What would she show future generations about life in 2020?

With felt and embroidery, she created nine images. A hospital bed with a gray-haired person. A woman wearing a head scarf, gardening. As a centerpiece, a laptop, because it is in the digital world that we now communicate.

On the hanging, thanks to someone who’s familiar with Latin, Cisney embroidered this message about social distancing, “Procul Absimus Aut Peribimus Simul.”

She says it loosely means, “Stand apart or perish together.”

You have to have a little sense of humor.

For Turk Holford, 75, with the Colville Tribes, it meant putting on a painter’s mask, with its industrial respirators, when his daughter, Candy Holford, came to visit his home in the Spokane Valley.

Holford’s wife, Diana Holford, suffers from chronic obstructive pulmonary disease, and obviously has to be extra careful during the pandemic.


On the front door, Candy placed a sign that read, partly, “NO VISITORS. This is our dad’s home . . . He needs to protect his health . . . RESPECT your ELDERS.”

Polly Aird, of the Wedgwood neighborhood in Seattle, is a historian.

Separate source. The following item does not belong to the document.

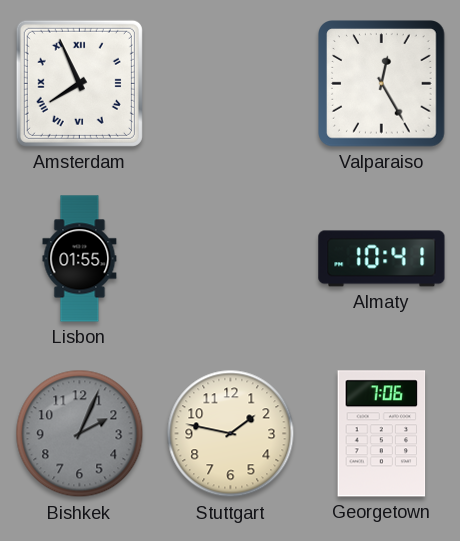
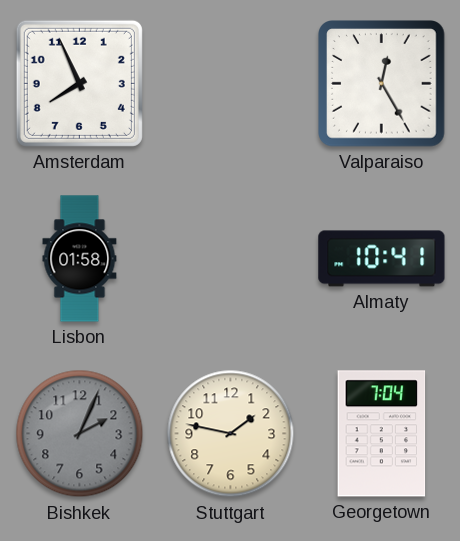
Amsterdam numerals: Roman -> Arabic
Lisbon: 01:55 -> 01:58
Georgetown: 7:06 -> 7:04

She sent the library an 11-page PDF: “In the time of COVID, George A. Bear Finds a Friend.”

She decided to take part in the impromptu worldwide project in which teddy bears and other stuffed animals are placed in windows for kids to see in neighborhood walks during the pandemic.

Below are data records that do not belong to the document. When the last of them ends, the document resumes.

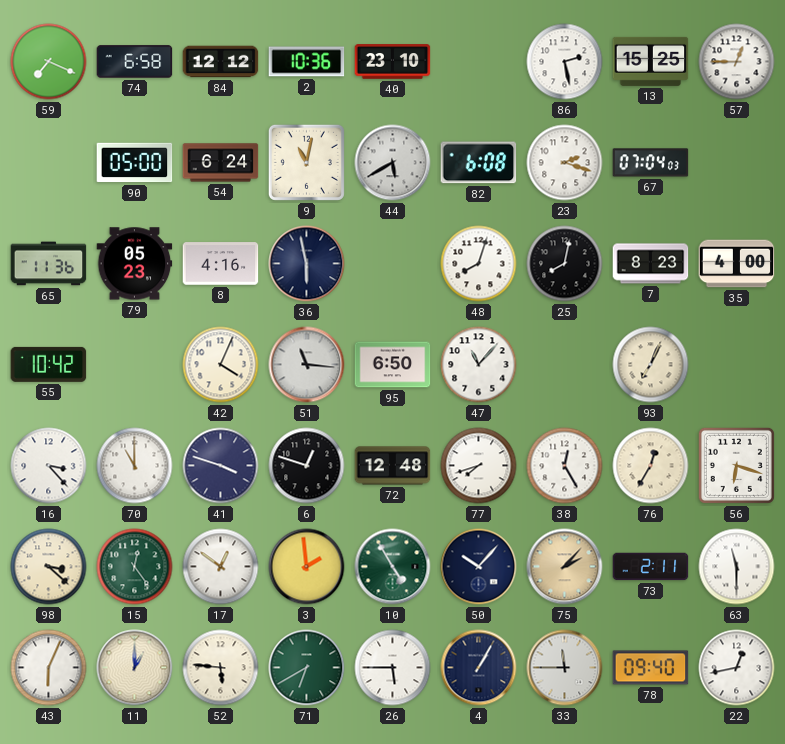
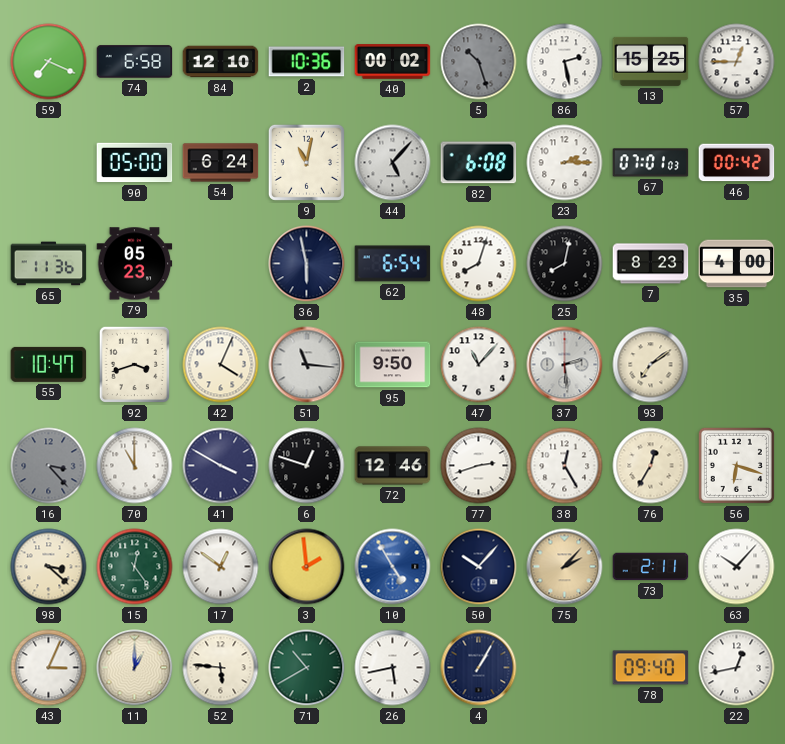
84: 12:12 -> 12:10
40: 23:10 -> 00:02
5: none -> 10:27
44: 5:40 -> 5:07
23: 2:18 -> 2:15
67: 07:04 -> 07:01
46: none -> 00:42
8: 4:16 -> none
62: none -> 6:54
55: 10:42 -> 10:47
92: none -> 3:42
95: 6:50 -> 9:50
37: none -> 2:29
93: 7:04 -> 7:09
16 dial: white -> grey
41: 3:48 -> 3:50
72: 12:48 -> 12:46
77: 7:42 -> 2:42
10 dial: green -> blue
63: 11:30 -> 10:07
43: 6:04 -> 3:04
71: 6:40 -> 10:40
26: 5:45 -> 5:43
33: 11:45 -> none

But her front window couldn’t be easily seen from the street. She does, however, have a window that faces the next-door bedroom window of Liam Lee, 3.

Aird found a stuffed bear that had belonged to one of her grown children. Thus, in mid-March, George A. Bear made his appearance.

On a sunny day, he was wearing sunglasses. On a rainy day, he had an umbrella. When the sun came back out, George was holding his lucky red ball.


Kailey Lee, Liam’s mom, says they appreciate the teddy bear. “A great surprise,” she says.

Aird is happy, too.

“I know other people are doing big things, like working in food banks,” she says. “I’m in my 70s.”

George A. Bear’s adventures are continuing.